[EMAIL PROTECTED] wrote:
Roger,Thank you to Andre, Jonathan, Alex, and Jim!!!
Your great suggestions and word lists have provided me the necessary ingredients to achieve my goal. I will probably post further questions for optimizing the speed of word comparisons. If you have ideas or a script that works well, please post it if you don't mind. I appreciate your help!
this was a very useful trigger for me. I've had a half-completed project to write some word-game programs that got left behind a couple of months ago.
One of the things I needed then was a spellchecker; I looked briefly at the Mozilla spellchecker (but didn't like their dictionary - seemed to have a lot of junk in it for my purposes). That was when I found the OpenOffice dictionaries, and looked at them enough to figure it would take some work (and in particular, expanding their downloadable dictionary to a simple word list would take a c compiler - which set of my allergy to using C :-)
I looked at it again, and decided I could dirty my hands for 5 minutes, downloaded the MySpell package, compiled the unmunch program to convert from dict+affix to simple word list.

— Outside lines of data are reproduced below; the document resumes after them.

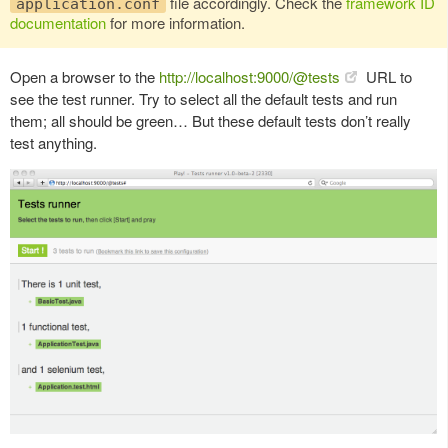
file accordingly. Check the
framework ID
application.conf
documentation
for more information.
Open a browser to the
http://localhost:9000/@tests
URL to
see the test runner. Try to select all the default tests and run
them; all should be green… But these default tests don’t really
test anything.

Given that word list (162K words, 1.75Mbytes), I tried the simple brute force method, namely
put the millisecs into tStart
put tWords into field "inField"
put 0 into t
repeat for each word w in tWords
add 1 to t
replace "." with empty in w -- probably more of these should be done
replace "," with empty in w
replace "!" with empty in w
if w is not among the words of gWords then
set the textstyle of word t of field "inField" to "bold"
end if
end repeat
This took on average 8 millisecs per word in tWords. Perfectly adequate for small input "documents".
Then I tried a slightly more complex way: setup
put url ("file:" & tFile) into gWords
repeat for each word w in gWords
put 1 into gArray[w]
end repeat
and then
put tWords into field "inField"
put 0 into t
repeat for each word w in tWords
add 1 to t
replace "." with empty in w
replace "," with empty in w
replace "!" with empty in w
if gArray[w] <> 1 then
set the textstyle of word t of field "inField" to "bold"
end if
end repeat
This took 2 millisecs for 50 words, so would be reasonable for even large-ish documents.
I tried to put this sample stack onto RevOnline - but I'm having some problem connecting to the server, so you can find it instead at
www.tweedly.net/RunRev/SpellCheck.rev
www.tweedly.net/RunRev/allwords.dic
(remember the dic is 1.75M - don't download it unless you really want it !)
-- Alex.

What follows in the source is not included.